A l’occasion du vingtième anniversaire de la disparition d’Hassan II du Maroc, retour sur les quarante années de relations, « passionnelles  » puis «  apaisées » entre le souverain disparu et la France.

Au terme d’un long règne de 38 ans considéré comme fondateur du Maroc moderne, le roi Hassan II s’est éteint, le 23 juillet 1999, il y a vingt ans jour pour jour. Ses funérailles qui ont eu lieu le surlendemain ont suscité, rapportent les journaux de l’époque, une grande ferveur populaire et ont réuni à Rabat de hautes personnalités du monde politique international, venues rendre un dernier hommage à l’un des leurs. Le gotha mondial avait fait le déplacement : du président américain Bill Clinton au Premier ministre israélien Ehoud Barak, en passant par le secrétaire général de l’ONU Kofi Annan, le roi d’Espagne Juan Carlos et une vingtaine de chefs d’État du continent africain. La France était représentée par son président Jacques Chirac, qui avait abrégé sa visite en Afrique pour assister aux obsèques du roi. Dans son hommage sans réserves, il qualifia le défunt d’ « immense souverain  », estimant que les Français « avaient perdu un homme qui aimait notre pays et qui aimait les Français ».

« Majesté, je dois beaucoup à votre père, et si vous le souhaitez, tout ce qu’il m’a donné, je m’efforcerai de vous le rendre », le président Chirac aurait-il glissé pendant la cérémonie à l’oreille du futur Mohammed VI, l’héritier du trône chérifien, raconte le journaliste au Monde, Jean-Pierre Tuquoi, qui a consacré plusieurs livres à l’évolution de la dynastie alaouite à l’époque moderne et aux relations franco-marocaines (1). Les propos émus de Jacques Chirac, tout comme l’interruption de son périple d’État en Afrique noire pour être présent à Rabat, en disent long sur la nature étroite des relations que la France entretient avec le royaume chérifien.

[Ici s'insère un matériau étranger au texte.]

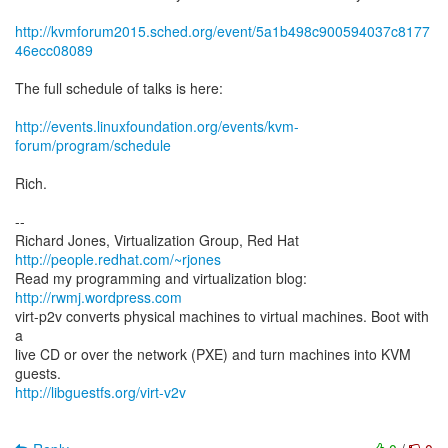
http://kvmforum2015.sched.org/event/5a1b498c900594037c8177
46ecc08089
The full schedule of talks is here:
http://events.linuxfoundation.org/events/kvm-
forum/program/schedule
Rich.
--
Richard Jones, Virtualization Group, Red Hat
http://people.redhat.com/~rjones
Read my programming and virtualization blog:
http://rwmj.wordpress.com
virt-p2v converts physical machines to virtual machines. Boot with
a
live CD or over the network (PXE) and turn machines into KVM
http://libguestfs.org/virt-v2v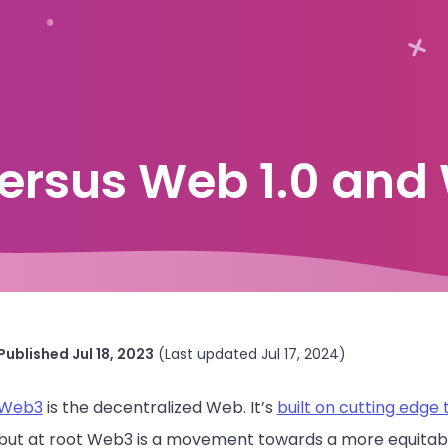
ersus Web 1.0 and 
Published
Jul 18, 2023
(Last updated
Jul 17, 2024
)
Web3
is the decentralized Web. It’s
built on cutting edge
but at root Web3 is a movement towards a more equitable I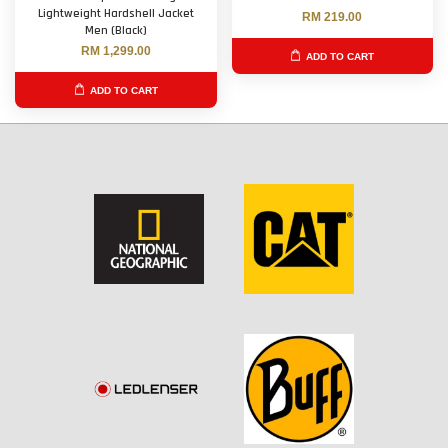
Lightweight Hardshell Jacket
RM 219.00
Men (Black)
RM 1,299.00
ADD TO CART
ADD TO CART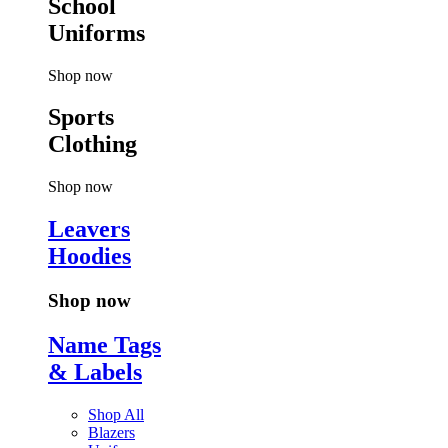
School
Uniforms
Shop now
Sports
Clothing
Shop now
Leavers
Hoodies
Shop now
Name Tags
& Labels
Shop All
Blazers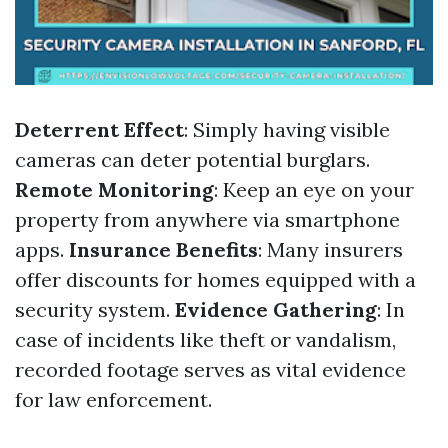
Deterrent Effect
: Simply having visible
cameras can deter potential burglars.
Remote Monitoring
: Keep an eye on your
property from anywhere via smartphone
apps.
Insurance Benefits
: Many insurers
offer discounts for homes equipped with a
security system.
Evidence Gathering
: In
case of incidents like theft or vandalism,
recorded footage serves as vital evidence
for law enforcement.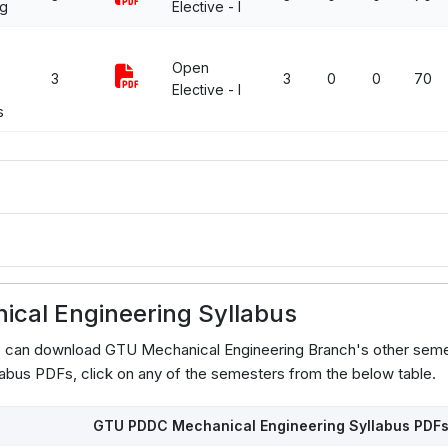
ng
Elective - I
Open
3
3
0
0
70
Elective - I
s
cal Engineering Syllabus
s can download GTU Mechanical Engineering Branch's other seme
abus PDFs, click on any of the semesters from the below table.
GTU PDDC Mechanical Engineering Syllabus PDF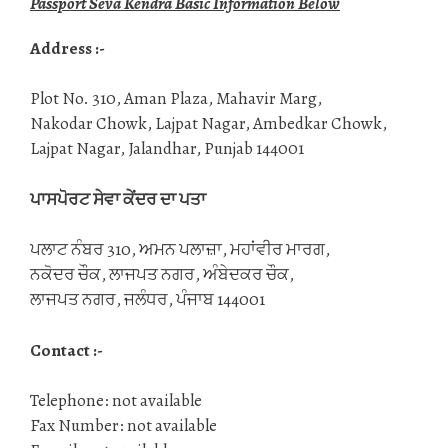
Passport Seva Kendra Basic Information Below
Address :-
Plot No. 310, Aman Plaza, Mahavir Marg,
Nakodar Chowk, Lajpat Nagar, Ambedkar Chowk,
Lajpat Nagar, Jalandhar, Punjab 144001
ਪਾਸਪੋਰਟ ਸੇਵਾ ਕੇਂਦਰ ਦਾ ਪਤਾ
ਪਲਾਟ ਨੰਬਰ 310, ਅਮਨ ਪਲਾਜ਼ਾ, ਮਹਾਂਵੀਰ ਮਾਰਗ,
ਨਕੋਦਰ ਚੌਕ, ਲਾਜਪਤ ਨਗਰ, ਅੰਬੇਦਕਰ ਚੌਕ,
ਲਾਜਪਤ ਨਗਰ, ਜਲੰਧਰ, ਪੰਜਾਬ 144001
Contact :-
Telephone: not available
Fax Number: not available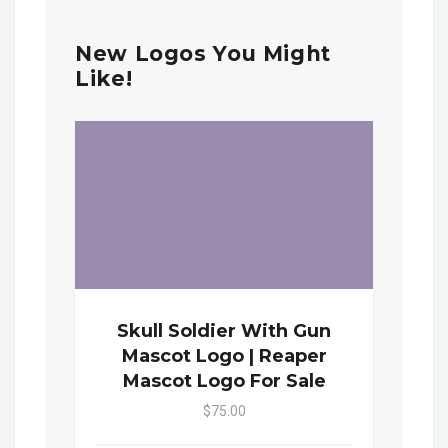
New Logos You Might
Like!
Skull Soldier With Gun
Mascot Logo | Reaper
Mascot Logo For Sale
$75.00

Francophilie et ses limites

« Ce sont des relations peu ordinaires et profondément imbriquées et dont Hassan II fut le principal architecte », explique Pierre Vermeren, professeur de l’histoire contemporaine à l’université Paris I et spécialiste du Maroc (2). Selon les observateurs de la diplomatie marocaine, cette proximité est à mettre d’abord sur le compte de la francophilie du monarque disparu, formé depuis sa plus petite enfance par des précepteurs français qui lui avaient inculqué son goût pour la culture et la langue françaises. Né en 1929, le jeune prince reçut une double éducation, apprenant, parallèlement au français, l’arabe et le Coran, mais c’est à l’université de Bordeaux qu’il ira terminer ses études, sortant docteur en droit. « Il maîtrisait parfaitement le français et partageait son temps entre Rabat et Paris. Ses études en France et les mois passés comme élève-officier sur la Jeanne lui avaient permis de connaître les arcanes du sérail politico-militaire français. Mais dans son pays, les adversaires du trône lui reprochaient son côté flambeur et son goût immodéré de voitures de sport, de la vie facile et luxueuse acquise, disait-on, lors de ses trop longs séjours en France », se souvient Pierre Vermeren.

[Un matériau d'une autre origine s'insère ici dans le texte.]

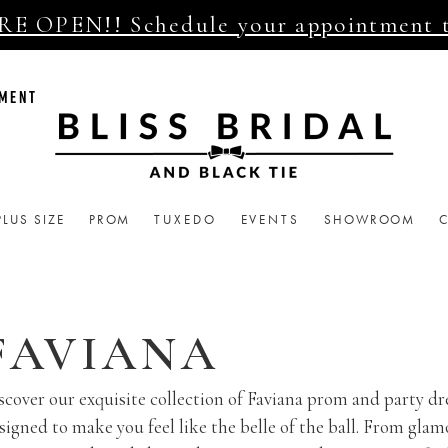
E OPEN!! Schedule your appointment 
TMENT
PLUS SIZE
PROM
TUXEDO
EVENTS
SHOWROOM
FAVIANA
scover our exquisite collection of Faviana prom and party dr
signed to make you feel like the belle of the ball. From glam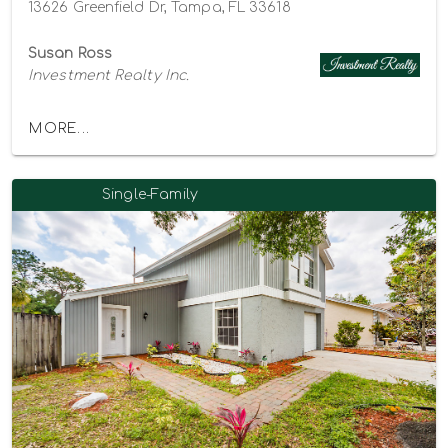
13626 Greenfield Dr, Tampa, FL 33618
Susan Ross
Investment Realty Inc.
MORE...
Single-Family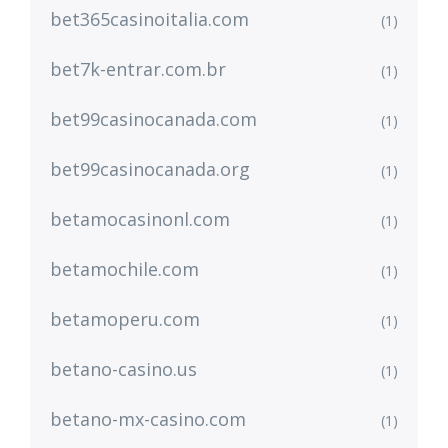
bet365casinoitalia.com
(1)
bet7k-entrar.com.br
(1)
bet99casinocanada.com
(1)
bet99casinocanada.org
(1)
betamocasinonl.com
(1)
betamochile.com
(1)
betamoperu.com
(1)
betano-casino.us
(1)
betano-mx-casino.com
(1)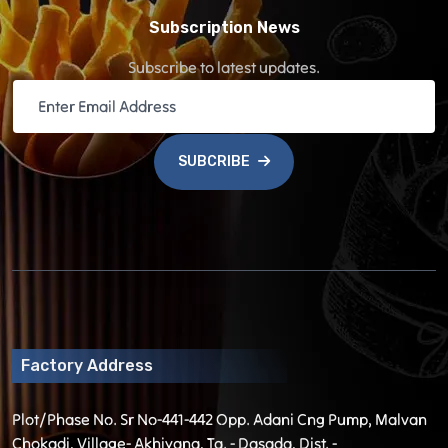
Subscription News
Subscribe to latest updates.
SUBCRIBE
Factory Address
Plot/Phase No. Sr No-441-442 Opp. Adani Cng Pump, Malvan
Chokadi, Village- Akhiyana, Ta. - Dasada, Dist. -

Le Maroc était à l’époque un protectorat français. Le pouvoir réel était à Paris et dans les palais de ses représentants, mais le sultanat avait été maintenu comme symbole, pour servir de lien entre le colonisateur et la population. Les Marocains se reconnaissent dans la dynastie des Alaouites, qui règne sur le pays depuis 1666. Grandissant aux côtés de son père, le sultan Mohammed V, le jeune Moulay Hassan a assisté de près aux humiliations que faisaient subir à ce dernier les résidents généraux à l’esprit étroitement colonialiste nommés par Paris. La famille royale était acquise aux idées de l’indépendance qui se diffusèrent dans le pays après le conflit mondial de 1939-45 qui avait vu les Marocains prendre part en masse aux efforts de guerre pour la libération de la France. Or l’indépendance promise ne venait pas. Devenu juriste, le prince Hassan conseillait son père. C’est lui qui rédigea pour son père le discours du Trône de 1952, considéré comme la charte du nationalisme marocain. C’est l’épreuve de force.

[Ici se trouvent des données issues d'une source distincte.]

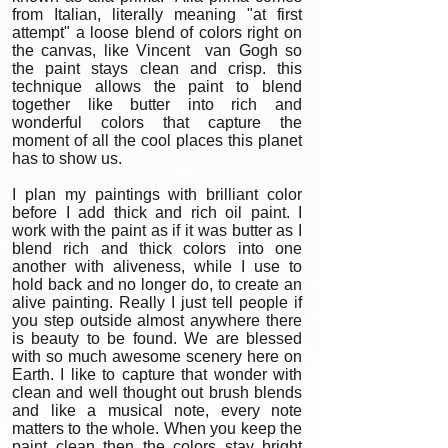
from Italian, literally meaning "at first
attempt" a loose blend of colors right on
the canvas, like Vincent van Gogh so
the paint stays clean and crisp. this
technique allows the paint to blend
together like butter into rich and
wonderful colors that capture the
moment of all the cool places this planet
has to show us.
I plan my paintings with brilliant color
before I add thick and rich oil paint. I
work with the paint as if it was butter as I
blend rich and thick colors into one
another with aliveness, while I use to
hold back and no longer do, to create an
alive painting. Really I just tell people if
you step outside almost anywhere there
is beauty to be found. We are blessed
with so much awesome scenery here on
Earth. I like to capture that wonder with
clean and well thought out brush blends
and like a musical note, every note
matters to the whole. When you keep the
paint clean then the colors stay bright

Le prince héritier Moulay El-Hassan et son père Mohammed V, en 1950. © Wikimedia Commons

Comme on pouvait s’y attendre, l’affrontement tourna à la défaveur du Palais, obligeant le roi à abdiquer en 1953 et à partir en exil en Corse avec toute sa famille, puis à Madagascar. Mais au bout de deux ans, il est rappelé à Rabat par Paris, car la donne politique dans la région avait changé, avec l’arrivée au pouvoir de Bourguiba en Tunisie hostile à la France et l’éclatement de la guerre d’Algérie. De peur de voir toute l’Afrique du Nord s’embraser, le gouvernement français s’empressa de rétablir le sultan dans ses droits royaux et accéléra le processus d’émancipation du royaume. Le Maroc accéda à l’indépendance le 3 mars 1956.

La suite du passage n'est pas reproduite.